Users may contact Tablevert first so that Tablevert can review and respond to privacy concerns. Users may also have the right to lodge a complaint with a competent data protection authority or supervisory authority in their country of residence, workplace, or the place where the alleged infringement occurred.

17. Marketing communications

Tablevert may send marketing communications where permitted by law. Where consent is required, Tablevert sends such communications only after consent has been obtained.

Users may opt out of marketing communications at any time through available unsubscribe links, account settings, consent tools, or by contacting Tablevert. Transactional, security, billing, legal, and operational messages may continue where necessary to provide the platform or comply with law.

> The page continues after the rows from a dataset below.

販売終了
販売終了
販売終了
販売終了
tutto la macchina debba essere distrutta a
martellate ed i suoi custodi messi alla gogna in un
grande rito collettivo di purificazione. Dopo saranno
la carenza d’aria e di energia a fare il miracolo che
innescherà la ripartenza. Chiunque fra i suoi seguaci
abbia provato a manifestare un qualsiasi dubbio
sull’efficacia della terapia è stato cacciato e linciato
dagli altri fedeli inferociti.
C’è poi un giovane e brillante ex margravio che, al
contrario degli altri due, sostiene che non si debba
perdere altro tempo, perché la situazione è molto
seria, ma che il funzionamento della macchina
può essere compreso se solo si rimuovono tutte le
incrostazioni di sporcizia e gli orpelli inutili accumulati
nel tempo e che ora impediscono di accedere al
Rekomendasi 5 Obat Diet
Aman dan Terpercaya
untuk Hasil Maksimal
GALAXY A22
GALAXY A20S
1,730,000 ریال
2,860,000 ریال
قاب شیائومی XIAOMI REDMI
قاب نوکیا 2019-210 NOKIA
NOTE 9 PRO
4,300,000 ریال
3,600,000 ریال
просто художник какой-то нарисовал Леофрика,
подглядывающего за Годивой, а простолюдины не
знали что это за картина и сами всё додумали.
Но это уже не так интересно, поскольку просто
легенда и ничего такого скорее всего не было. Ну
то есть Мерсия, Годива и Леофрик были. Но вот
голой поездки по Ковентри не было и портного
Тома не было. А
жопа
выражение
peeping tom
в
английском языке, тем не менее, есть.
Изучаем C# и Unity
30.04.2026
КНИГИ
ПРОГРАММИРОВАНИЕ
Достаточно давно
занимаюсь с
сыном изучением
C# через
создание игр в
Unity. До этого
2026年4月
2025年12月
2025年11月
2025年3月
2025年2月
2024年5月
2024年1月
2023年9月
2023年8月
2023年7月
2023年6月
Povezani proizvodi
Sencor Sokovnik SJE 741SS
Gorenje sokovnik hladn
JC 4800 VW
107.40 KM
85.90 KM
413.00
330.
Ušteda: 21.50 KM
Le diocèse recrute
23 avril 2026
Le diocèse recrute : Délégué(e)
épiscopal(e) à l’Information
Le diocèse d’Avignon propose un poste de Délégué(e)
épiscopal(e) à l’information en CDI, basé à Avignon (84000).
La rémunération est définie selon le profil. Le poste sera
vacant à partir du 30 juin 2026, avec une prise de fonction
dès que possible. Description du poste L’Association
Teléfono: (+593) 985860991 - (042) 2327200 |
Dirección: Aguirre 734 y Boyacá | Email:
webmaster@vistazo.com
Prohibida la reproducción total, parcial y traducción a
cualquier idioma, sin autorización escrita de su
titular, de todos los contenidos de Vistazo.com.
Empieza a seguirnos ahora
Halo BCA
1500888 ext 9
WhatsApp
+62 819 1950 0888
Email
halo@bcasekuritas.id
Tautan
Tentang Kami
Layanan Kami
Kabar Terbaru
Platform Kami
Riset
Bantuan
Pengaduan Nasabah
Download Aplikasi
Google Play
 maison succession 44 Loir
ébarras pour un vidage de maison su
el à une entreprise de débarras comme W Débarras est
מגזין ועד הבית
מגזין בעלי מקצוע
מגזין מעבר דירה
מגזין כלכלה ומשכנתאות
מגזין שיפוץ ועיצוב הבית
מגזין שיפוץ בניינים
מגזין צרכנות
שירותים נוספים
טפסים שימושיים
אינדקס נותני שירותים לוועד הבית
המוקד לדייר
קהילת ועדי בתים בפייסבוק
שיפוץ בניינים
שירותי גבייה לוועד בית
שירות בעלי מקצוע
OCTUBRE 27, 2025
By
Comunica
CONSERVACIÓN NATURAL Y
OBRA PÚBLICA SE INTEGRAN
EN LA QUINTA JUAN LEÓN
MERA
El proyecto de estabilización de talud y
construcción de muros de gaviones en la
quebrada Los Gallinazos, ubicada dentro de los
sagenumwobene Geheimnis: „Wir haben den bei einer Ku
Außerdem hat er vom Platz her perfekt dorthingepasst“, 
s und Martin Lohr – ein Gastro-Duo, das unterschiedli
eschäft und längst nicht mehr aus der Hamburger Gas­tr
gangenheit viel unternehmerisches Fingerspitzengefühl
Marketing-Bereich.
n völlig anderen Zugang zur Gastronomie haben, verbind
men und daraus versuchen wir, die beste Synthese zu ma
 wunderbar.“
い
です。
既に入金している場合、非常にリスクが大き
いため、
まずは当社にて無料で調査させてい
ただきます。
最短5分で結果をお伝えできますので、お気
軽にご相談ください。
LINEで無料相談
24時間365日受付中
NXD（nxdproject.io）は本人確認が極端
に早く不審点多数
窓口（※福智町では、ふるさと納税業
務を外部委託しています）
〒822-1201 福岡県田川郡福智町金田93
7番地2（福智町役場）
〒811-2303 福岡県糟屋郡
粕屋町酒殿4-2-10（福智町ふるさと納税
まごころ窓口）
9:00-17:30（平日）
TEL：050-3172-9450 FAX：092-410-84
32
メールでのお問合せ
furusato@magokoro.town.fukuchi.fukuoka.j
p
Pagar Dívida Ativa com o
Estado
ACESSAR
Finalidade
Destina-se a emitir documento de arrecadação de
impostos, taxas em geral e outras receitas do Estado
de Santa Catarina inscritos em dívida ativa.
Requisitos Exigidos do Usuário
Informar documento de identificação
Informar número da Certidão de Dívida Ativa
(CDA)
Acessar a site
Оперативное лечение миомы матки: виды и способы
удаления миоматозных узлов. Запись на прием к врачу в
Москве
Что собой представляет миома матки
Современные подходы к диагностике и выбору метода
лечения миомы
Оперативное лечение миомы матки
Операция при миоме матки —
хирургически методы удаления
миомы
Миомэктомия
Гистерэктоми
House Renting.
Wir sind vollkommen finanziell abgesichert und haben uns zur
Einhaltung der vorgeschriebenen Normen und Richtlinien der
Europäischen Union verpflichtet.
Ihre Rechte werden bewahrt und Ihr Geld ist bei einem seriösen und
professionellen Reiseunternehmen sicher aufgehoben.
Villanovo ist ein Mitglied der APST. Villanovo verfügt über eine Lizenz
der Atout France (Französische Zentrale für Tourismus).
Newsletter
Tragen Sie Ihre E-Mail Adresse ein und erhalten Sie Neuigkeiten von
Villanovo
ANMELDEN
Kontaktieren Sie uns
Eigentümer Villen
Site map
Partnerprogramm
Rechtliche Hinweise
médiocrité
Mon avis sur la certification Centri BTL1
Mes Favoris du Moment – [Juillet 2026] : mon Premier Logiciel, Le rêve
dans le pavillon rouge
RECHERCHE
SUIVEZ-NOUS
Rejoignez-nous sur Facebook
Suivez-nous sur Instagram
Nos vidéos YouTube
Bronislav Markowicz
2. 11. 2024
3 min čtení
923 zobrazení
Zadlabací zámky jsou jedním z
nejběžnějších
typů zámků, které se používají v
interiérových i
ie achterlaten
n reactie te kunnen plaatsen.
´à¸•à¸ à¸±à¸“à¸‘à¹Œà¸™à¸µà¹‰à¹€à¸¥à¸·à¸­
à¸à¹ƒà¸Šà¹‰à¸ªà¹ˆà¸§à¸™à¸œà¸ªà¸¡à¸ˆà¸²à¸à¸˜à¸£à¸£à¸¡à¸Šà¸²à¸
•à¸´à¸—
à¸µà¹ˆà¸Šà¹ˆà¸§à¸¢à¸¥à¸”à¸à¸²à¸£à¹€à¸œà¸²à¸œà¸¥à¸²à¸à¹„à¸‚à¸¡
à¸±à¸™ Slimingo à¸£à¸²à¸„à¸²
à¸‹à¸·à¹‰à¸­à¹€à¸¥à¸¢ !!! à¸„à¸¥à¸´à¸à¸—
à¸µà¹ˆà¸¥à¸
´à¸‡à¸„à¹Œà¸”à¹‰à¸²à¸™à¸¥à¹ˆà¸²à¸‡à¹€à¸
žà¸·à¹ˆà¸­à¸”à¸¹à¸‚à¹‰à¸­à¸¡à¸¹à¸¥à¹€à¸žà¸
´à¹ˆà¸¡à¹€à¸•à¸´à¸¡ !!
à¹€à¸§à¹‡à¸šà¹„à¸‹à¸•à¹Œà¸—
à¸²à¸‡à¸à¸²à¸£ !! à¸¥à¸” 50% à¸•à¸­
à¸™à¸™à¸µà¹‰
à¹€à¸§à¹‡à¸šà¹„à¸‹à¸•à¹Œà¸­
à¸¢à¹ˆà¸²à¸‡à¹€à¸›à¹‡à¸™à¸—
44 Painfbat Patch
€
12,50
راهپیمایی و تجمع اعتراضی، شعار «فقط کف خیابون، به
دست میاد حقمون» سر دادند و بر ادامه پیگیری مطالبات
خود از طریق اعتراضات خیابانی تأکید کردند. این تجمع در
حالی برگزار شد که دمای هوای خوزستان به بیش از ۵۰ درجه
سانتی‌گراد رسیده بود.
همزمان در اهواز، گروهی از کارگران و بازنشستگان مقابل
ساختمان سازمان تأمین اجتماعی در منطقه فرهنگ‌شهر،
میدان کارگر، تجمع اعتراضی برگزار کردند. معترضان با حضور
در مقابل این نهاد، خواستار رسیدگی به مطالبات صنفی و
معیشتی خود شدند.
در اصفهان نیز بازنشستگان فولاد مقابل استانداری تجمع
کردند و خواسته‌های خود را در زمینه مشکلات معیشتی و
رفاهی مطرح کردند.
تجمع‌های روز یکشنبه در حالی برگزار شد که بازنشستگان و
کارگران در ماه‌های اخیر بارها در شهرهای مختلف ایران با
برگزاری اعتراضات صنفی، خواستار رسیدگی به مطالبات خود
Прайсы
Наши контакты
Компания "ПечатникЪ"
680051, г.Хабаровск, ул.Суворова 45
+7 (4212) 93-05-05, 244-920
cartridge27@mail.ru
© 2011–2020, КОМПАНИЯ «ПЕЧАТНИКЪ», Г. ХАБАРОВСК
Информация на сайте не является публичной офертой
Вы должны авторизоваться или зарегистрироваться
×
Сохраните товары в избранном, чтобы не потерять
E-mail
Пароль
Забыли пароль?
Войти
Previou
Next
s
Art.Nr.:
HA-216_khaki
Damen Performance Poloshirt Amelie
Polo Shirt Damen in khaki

18. Third-party links and services

The platform may contain links to third-party websites, applications, payment services, social networks, platform APIs, booking tools, or other services that Tablevert does not own or control. Those third parties process personal data under their own terms and privacy policies.

Users should review the applicable third-party notices before authorizing integrations, following links, making payments, or sharing personal data with third-party services.

19. Changes to this Policy

Tablevert may update this Privacy Policy from time to time to reflect changes in the platform, applicable law, connected platform requirements, security practices, or business operations.

Where a change materially affects how Tablevert uses personal data, Tablevert will provide notice or obtain consent where required by law or applicable platform policy before applying the change to the affected processing.